Yes, you can predict the problems that a room full of 12 and 13-year-old might have with two young people who fall in love (one, a girl who just doesn’t get out much and the other, a guy who has, up until the moment that he sees The Girl, been making himself sick mooning over another girl) so fast. And they were all surprised at how her father goes from wanting to let her have some say in whether she will marry Paris – the guy Dad has picked out – to telling her she can hang, starve, and die in the streets for all he will care if she doesn’t marry the “man of wax.” Really Lord Capulet? The young man in each section who got to read Lord Capulet Act 4, Scene 1 had a lot of fun calling Juliet every name in the Renaissance Parental Handbook for Wayward Daughters.
So why not?
Every Shakespeare resource since the Folger Library published Shakespeare Set Free has suggested that you get kids “into” Shakespeare by having them insult each other using the a prix fixe menu approach to insult crafting – one word from Column A, one from Column B , and one from Column C. I tried this the first year I taught the book as an opening exercise, and it just didn’t work; the kids were uncomfortable with the language, they felt weird about saying the words in front of their classmates, and the activity had no context. But after Lord Capulet excoriates his daughter for not wanting to marry Paris, it seemed like time.
With a twist
We have been working on parts of speech over the first semester, and so I printed out the words I was going to use in a fancy free font that I downloaded and on two colors of paper. Nouns were white paper; adjectives were green. Each student had to choose two adjectives and one noun. They could decide what order the adjectives were in, with the noun last. Green, green, white. Then they faced off in a random draw of opponents, with the winner going on to round two. In round two you could trade in one adjective or your noun. I would award points for style and sincerity.
Friday afternoon
I teach three classes in a row on Friday afternoon up to the final dismissal for the day. It is not easy to get kids to stay interested in the work at hand with the end of the week so close they can taste it. I try to craft work for the day that is engaging physically and mentally. It is also a crazy day of meetings and other responsibilities, so my one unassigned moment of the day comes at 9:50 until 10:30. So I have a hard time with the end of the week as well. This past Friday was not a problem. They embraced this with great enthusiasm. By the end of the day, the buzz on the floor was great. One student told me as he walked in the door that he was told all he needed for class was his book and his courage. Okay, that works. Students who rarely speak up threw themselves into the task. One young man tossed each word to the ground as he bit it out. They made me laugh so hard! The crowd cheered on the insulters and offered ice for those burns. We drew a crowd from the atrium. What was going on in Tabor’s English class???

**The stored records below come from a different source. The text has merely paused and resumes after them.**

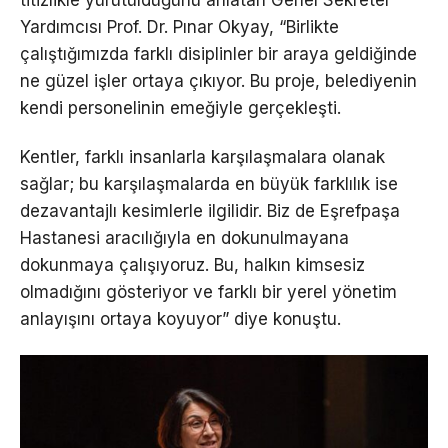
titizlikle yürütüldüğünü anlatan Genel Sekreter
Yardımcısı Prof. Dr. Pınar Okyay, “Birlikte
çalıştığımızda farklı disiplinler bir araya geldiğinde
ne güzel işler ortaya çıkıyor. Bu proje, belediyenin
kendi personelinin emeğiyle gerçekleşti.
Kentler, farklı insanlarla karşılaşmalara olanak
sağlar; bu karşılaşmalarda en büyük farklılık ise
dezavantajlı kesimlerle ilgilidir. Biz de Eşrefpaşa
Hastanesi aracılığıyla en dokunulmayana
dokunmaya çalışıyoruz. Bu, halkın kimsesiz
olmadığını gösteriyor ve farklı bir yerel yönetim
anlayışını ortaya koyuyor” diye konuştu.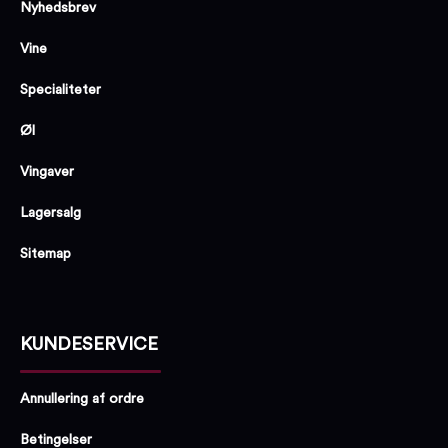
Nyhedsbrev
Vine
Specialiteter
Øl
Vingaver
Lagersalg
Sitemap
KUNDESERVICE
Annullering af ordre
Betingelser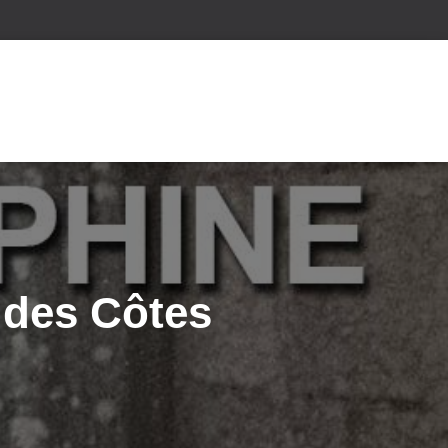
 des Côtes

Now, it works. They have read Shakespeare to each other aloud for two weeks, they had context for the insults, and the words (almost) made sense.
What’s a …?
Poltroon? (a wretched coward) Gudgeon? (a little fish with a big head) Canker-blossom? (Think cold sore) Codpiece? (athletic supporter perhaps?) Big laughs, big fun, and they wanted one more round, even though it was after dismissal. Shakespeare, not for poltroons.